- Your assignment -
Would you repeat the entries below exactly and omit the pictures?

[Dataset entries]
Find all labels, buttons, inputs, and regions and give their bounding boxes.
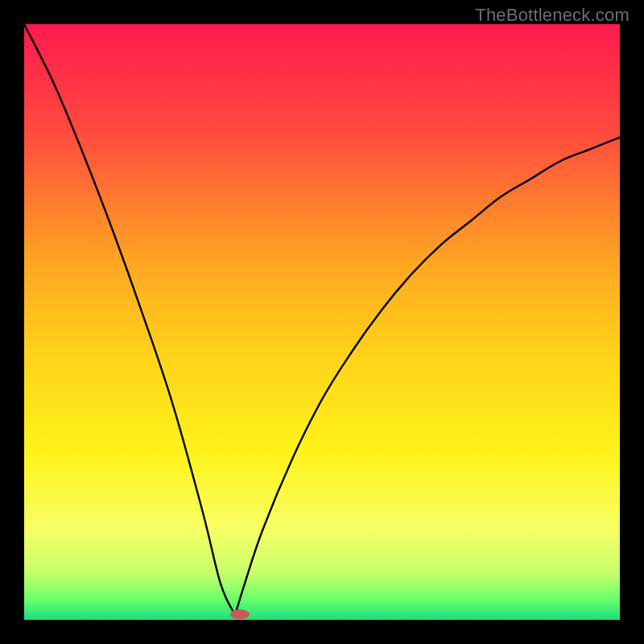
watermark-text: TheBottleneck.com <box>475 5 630 26</box>
plot-area <box>24 24 620 620</box>
plot-svg <box>24 24 620 620</box>
chart-stage: TheBottleneck.com <box>0 0 644 644</box>
gradient-background <box>24 24 620 620</box>
optimal-marker <box>230 609 250 619</box>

- Answer to the problem -
Find all labels, buttons, inputs, and regions and give their bounding boxes.
watermark-text: TheBottleneck.com <box>475 5 630 26</box>
plot-area <box>24 24 620 620</box>
plot-svg <box>24 24 620 620</box>
chart-stage: TheBottleneck.com <box>0 0 644 644</box>
gradient-background <box>24 24 620 620</box>
optimal-marker <box>230 609 250 619</box>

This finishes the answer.